# Converting a Scikit model into ONNX format

We'll start by training a scikit-learn model and demonstrate how we can convert this into ONNX format. In this example, we are using the 20 newsgroup dataset to train an MLP classifier, after being featurised by using CountVectorizer().

### 20 newsgroup dataset
We use the 20 newsgroups dataset in this experiment. It comprises around 18000 newsgroups posts on 20 topics split in two subsets: one for training and the other one for testing. Let's pick 2 categories out of 20 to simplify our experiment and reduce the overall runtime.

In [10]:
categories = [
 'alt.atheism',
 'comp.graphics',
 'comp.os.ms-windows.misc',
 'comp.sys.ibm.pc.hardware',
 'comp.sys.mac.hardware',
 'comp.windows.x',
 'misc.forsale',
 'rec.autos',
 'rec.motorcycles',
 'rec.sport.baseball',
 'rec.sport.hockey',
 'sci.crypt',
 'sci.electronics',
 'sci.med',
 'sci.space',
 'soc.religion.christian',
 'talk.politics.guns',
 'talk.politics.mideast',
 'talk.politics.misc',
 'talk.religion.misc'
]

### Example post for label: 'sci.space'

'From: gsh7w@fermi.clas.Virginia.EDU (Greg Hennessy)\nSubject: Re: Why not concentrate on child molesters?\nOrganization: University of Virginia\nLines: 17\n\nIn article <15218@optilink.COM> cramer@optilink.COM (Clayton Cramer) writes:\n#Yet, when a law was proposed for Virginia that extended this \n#philosophy to cigarette smokers (so that people who smoked away\n#from the work couldn\'t be discriminated against by employers),\n#the liberal Gov. Wilder vetoed it.  Which shows that liberals don\'t\n#give a damn about "best person for the job," it\'s just a power\n#play.\n\nOf course Clayton ignores the fact that employers pay health\ninsurance, and insurance for smokers is more expensive than for\nnon-smokers. \n\n--\n-Greg Hennessy, University of Virginia\n USPS Mail:     Astronomy Department, Charlottesville, VA 22903-2475 USA\n Internet:      gsh7w@virginia.edu  \n UUCP:\t\t...!uunet!virginia!gsh7w\n'

First we install the required Python packages from requirements.txt.

In [None]:
!pip install -r requirements.txt

### Import the necessary packages.

In [2]:
import numpy as np
from sklearn.datasets import fetch_20newsgroups
from sklearn.feature_extraction.text import CountVectorizer
from sklearn.neural_network import MLPClassifier
from sklearn.pipeline import Pipeline
from skl2onnx.convert import convert_sklearn
from skl2onnx.common.data_types import StringTensorType
from onnxruntime import InferenceSession
from onnxmltools.utils import save_model

Fetch training and test set data using scikit's fetch_20newsgroups().

In [4]:
# Add 2 categories from the above list below
# cats = []
training_data = fetch_20newsgroups(subset='train', categories=cats)
test_data = fetch_20newsgroups(subset='test', categories=cats)

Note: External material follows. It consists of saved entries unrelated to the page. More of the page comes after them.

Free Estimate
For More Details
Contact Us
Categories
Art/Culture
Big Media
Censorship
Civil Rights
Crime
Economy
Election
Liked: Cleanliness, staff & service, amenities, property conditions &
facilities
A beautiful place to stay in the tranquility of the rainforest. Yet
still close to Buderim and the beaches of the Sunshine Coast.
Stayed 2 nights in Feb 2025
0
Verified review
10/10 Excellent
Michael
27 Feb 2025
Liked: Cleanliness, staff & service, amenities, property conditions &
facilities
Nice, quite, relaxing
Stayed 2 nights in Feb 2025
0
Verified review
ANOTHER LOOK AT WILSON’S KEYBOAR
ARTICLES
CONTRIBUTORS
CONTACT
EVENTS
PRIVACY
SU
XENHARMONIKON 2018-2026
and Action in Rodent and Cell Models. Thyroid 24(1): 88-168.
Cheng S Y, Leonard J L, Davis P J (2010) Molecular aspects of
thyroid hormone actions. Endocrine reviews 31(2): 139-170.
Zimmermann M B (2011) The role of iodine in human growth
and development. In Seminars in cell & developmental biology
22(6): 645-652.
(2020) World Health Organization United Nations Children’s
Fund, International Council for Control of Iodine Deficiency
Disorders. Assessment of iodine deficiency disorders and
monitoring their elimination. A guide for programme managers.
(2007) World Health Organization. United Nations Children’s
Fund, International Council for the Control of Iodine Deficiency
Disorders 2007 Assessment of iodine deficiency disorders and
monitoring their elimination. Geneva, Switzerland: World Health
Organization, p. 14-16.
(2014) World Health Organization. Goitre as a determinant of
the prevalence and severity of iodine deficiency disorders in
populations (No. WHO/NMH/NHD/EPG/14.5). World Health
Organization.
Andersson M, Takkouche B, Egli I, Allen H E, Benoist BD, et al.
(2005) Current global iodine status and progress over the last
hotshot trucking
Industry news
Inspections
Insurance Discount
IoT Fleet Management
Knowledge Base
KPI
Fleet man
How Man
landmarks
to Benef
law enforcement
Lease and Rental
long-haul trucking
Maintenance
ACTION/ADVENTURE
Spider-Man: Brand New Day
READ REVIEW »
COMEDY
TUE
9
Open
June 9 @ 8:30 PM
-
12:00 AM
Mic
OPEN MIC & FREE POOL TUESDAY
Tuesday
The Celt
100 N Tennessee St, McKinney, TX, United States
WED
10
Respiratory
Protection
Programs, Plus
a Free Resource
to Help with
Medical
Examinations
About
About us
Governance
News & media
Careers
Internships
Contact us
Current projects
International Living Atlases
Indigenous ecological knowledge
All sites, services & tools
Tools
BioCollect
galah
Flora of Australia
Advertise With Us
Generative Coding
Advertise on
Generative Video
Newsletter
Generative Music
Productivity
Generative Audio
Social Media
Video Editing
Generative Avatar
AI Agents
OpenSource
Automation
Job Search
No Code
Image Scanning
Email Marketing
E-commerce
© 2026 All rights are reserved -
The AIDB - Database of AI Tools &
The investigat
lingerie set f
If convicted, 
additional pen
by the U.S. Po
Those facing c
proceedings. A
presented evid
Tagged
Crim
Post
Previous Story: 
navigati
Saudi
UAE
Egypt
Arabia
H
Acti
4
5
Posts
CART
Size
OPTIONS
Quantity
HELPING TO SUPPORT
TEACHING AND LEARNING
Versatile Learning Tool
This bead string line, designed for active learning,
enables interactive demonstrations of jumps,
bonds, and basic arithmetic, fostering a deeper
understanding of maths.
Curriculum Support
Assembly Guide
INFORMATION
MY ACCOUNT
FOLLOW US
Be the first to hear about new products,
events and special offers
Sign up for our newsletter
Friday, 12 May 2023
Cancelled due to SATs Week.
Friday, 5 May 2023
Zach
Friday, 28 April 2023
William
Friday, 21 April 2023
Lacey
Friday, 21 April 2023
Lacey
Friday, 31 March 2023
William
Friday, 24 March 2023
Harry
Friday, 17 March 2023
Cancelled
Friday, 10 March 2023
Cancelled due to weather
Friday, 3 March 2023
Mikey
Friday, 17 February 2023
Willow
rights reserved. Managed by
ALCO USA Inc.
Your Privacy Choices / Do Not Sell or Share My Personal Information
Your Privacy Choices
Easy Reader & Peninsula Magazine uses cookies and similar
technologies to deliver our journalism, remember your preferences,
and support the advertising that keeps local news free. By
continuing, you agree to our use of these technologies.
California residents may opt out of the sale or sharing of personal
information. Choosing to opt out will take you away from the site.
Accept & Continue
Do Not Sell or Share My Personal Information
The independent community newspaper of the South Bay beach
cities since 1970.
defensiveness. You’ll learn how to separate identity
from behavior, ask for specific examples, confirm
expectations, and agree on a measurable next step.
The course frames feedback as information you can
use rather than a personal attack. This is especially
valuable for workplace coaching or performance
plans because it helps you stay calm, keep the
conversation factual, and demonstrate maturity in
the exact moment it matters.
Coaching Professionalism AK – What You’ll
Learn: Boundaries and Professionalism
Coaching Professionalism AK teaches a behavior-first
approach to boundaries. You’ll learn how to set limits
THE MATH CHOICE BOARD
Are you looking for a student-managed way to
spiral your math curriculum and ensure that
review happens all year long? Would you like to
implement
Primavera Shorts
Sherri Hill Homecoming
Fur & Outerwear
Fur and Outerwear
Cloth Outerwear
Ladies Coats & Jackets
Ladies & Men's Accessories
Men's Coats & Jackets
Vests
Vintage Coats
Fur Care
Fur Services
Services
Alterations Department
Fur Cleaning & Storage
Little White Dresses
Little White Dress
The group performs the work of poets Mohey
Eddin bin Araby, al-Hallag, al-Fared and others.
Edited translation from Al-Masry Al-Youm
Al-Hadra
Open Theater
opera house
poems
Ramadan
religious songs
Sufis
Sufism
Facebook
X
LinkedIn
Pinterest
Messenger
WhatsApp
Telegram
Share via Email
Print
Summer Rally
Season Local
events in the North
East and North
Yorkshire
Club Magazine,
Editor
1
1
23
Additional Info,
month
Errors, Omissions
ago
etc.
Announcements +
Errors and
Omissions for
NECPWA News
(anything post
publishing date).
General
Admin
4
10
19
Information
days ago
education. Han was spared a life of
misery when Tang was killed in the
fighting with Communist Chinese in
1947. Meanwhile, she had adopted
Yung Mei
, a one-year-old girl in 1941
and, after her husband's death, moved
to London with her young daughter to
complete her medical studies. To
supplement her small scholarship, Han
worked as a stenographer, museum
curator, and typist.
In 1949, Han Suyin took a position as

Assign data and labels to separate X and y variables for both training and test set.

In [5]:
X_train, y_train = np.array(training_data.data), training_data.target
X_test, y_test = np.array(test_data.data), test_data.target

### Scikit Pipeline
We create a scikit pipeline, which featurises the text using CountVectorizer() and then uses an MLPClassifier() to train the model.

In [3]:
# Create a Scikit Pipeline with CountVectorizer() and MLPClassifier() and assign it to model
# Call fit() on model with training data and labels to train your model

### Model accuracy
Calculate the accuracy of our model on the test set.

In [4]:
# Call predict() on your trained model and test dataset.
# Calculate accuracy by comparing with the actual test labels. 

### Conversion to ONNX
Convert the scikit model into ONNX format using convert_sklearn(), then save the ONNX model.

In [9]:
model_onnx = convert_sklearn(model, 'newsgroup', [('input', StringTensorType([None]))])
# save_model(model_onnx, '<model name>.onnx')

Visualise the onnx model using Netron: https://lutzroeder.github.io/netron/

### Load the onnx model
For inferencing, we first load the model as shown below.

In [10]:
# sess = InferenceSession('<model name>.onnx')

### Prediction using onnxruntime
In order to run prediction on a test set, we call run() passing the test set like this:

In [11]:
res = sess.run(None, input_feed={'input': X_test})

The above function call returns two outputs: label(output 0) and class probability scores(output 1).

## Comparing results of onnx and Scikit models
Here, we compare the labels returned by onnxruntime with the labels predicted by scikit.

In [11]:
# Compare predicted labels for scikit and onnx model.

We can also match the predicted probability scores of the two models.

In [12]:
# Compare predicted class probability scores for scikit and onnx models.